[Source records — start]
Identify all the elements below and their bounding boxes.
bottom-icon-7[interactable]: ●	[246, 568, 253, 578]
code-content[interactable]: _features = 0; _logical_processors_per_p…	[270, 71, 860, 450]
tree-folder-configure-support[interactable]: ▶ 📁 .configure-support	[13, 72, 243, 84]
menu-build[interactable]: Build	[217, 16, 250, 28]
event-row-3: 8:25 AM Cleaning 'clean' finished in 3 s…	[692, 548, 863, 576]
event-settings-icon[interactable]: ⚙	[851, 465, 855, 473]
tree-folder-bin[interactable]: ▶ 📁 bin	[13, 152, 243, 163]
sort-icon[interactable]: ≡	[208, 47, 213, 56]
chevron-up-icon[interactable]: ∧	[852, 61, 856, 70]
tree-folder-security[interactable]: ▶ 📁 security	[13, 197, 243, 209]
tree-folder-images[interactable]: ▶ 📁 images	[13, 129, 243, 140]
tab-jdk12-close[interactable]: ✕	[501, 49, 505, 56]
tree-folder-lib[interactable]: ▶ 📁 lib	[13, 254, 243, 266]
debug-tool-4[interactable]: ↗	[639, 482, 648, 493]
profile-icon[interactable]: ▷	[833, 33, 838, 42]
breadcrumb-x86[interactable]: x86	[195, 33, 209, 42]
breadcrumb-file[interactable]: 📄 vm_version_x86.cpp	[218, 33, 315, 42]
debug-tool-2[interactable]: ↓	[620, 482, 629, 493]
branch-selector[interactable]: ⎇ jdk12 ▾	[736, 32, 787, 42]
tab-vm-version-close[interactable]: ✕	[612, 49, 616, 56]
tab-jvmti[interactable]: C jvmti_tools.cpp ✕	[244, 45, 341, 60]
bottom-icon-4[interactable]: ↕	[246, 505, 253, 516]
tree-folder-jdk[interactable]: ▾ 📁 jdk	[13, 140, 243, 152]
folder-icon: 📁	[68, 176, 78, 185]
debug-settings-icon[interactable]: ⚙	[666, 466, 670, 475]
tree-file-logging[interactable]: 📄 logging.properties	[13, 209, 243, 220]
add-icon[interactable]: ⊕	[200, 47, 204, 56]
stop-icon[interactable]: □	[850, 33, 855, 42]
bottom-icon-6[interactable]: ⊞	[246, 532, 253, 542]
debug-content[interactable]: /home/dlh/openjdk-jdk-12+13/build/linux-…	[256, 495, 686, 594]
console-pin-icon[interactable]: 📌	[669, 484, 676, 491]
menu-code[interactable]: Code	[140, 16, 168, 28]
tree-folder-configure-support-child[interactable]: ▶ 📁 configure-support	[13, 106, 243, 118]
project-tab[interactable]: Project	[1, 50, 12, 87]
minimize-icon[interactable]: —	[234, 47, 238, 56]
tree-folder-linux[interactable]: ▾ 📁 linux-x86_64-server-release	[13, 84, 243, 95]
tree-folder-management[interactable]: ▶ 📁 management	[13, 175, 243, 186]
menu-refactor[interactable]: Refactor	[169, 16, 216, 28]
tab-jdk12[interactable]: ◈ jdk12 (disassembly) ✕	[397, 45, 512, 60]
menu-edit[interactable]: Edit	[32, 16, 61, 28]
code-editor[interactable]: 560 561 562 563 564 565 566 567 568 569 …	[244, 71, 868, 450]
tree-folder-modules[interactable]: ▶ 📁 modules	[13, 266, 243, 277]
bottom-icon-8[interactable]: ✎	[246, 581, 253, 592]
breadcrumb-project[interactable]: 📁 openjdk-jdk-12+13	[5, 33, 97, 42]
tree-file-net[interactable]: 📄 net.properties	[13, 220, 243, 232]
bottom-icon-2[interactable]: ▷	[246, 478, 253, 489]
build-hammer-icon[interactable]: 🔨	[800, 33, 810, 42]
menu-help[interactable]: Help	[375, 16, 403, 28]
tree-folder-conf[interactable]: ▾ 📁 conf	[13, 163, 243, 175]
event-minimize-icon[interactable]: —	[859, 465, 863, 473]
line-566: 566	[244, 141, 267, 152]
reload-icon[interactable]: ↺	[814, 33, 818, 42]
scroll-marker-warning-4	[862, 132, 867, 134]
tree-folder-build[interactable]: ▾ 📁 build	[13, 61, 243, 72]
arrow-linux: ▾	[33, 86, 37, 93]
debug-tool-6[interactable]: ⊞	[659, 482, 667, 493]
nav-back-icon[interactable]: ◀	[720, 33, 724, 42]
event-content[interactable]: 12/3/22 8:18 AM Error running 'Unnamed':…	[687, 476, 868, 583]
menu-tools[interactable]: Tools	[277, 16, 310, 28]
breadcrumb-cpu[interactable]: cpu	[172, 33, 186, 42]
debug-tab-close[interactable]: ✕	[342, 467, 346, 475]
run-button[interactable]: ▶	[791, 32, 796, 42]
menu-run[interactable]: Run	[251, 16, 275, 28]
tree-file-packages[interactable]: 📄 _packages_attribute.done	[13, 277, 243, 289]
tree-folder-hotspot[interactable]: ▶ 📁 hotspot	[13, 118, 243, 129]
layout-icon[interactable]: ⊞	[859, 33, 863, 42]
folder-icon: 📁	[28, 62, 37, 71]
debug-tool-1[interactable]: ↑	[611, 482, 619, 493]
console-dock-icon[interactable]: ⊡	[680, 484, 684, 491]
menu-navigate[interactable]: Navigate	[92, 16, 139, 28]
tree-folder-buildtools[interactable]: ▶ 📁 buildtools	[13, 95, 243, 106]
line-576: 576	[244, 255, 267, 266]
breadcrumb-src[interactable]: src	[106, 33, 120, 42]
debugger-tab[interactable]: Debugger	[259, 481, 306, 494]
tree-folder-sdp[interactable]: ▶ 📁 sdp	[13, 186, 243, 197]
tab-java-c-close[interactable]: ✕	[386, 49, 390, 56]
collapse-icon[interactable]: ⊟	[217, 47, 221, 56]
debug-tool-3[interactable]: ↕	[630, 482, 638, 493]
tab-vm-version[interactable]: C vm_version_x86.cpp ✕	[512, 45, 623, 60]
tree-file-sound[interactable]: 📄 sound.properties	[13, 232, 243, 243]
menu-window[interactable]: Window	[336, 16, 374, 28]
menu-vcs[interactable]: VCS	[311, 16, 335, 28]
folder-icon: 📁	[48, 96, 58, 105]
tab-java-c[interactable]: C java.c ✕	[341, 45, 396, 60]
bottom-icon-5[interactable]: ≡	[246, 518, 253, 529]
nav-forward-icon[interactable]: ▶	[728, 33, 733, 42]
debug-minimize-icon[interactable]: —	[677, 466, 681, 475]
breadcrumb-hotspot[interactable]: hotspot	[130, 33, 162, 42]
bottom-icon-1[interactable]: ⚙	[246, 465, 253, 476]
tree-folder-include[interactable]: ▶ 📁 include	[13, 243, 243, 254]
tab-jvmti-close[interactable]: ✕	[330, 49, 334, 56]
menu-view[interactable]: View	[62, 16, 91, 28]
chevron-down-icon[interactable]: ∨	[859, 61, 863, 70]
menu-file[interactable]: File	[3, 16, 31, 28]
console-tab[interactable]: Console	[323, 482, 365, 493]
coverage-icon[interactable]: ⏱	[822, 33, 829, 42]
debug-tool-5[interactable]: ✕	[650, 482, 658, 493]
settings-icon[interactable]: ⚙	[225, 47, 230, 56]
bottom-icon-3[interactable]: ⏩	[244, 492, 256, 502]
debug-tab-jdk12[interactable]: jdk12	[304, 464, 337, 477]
[Source records — finish]
What the task requires — Copy each line above containing the string "properties".

Result —
tree-file-logging[interactable]: 📄 logging.properties	[13, 209, 243, 220]
tree-file-net[interactable]: 📄 net.properties	[13, 220, 243, 232]
tree-file-sound[interactable]: 📄 sound.properties	[13, 232, 243, 243]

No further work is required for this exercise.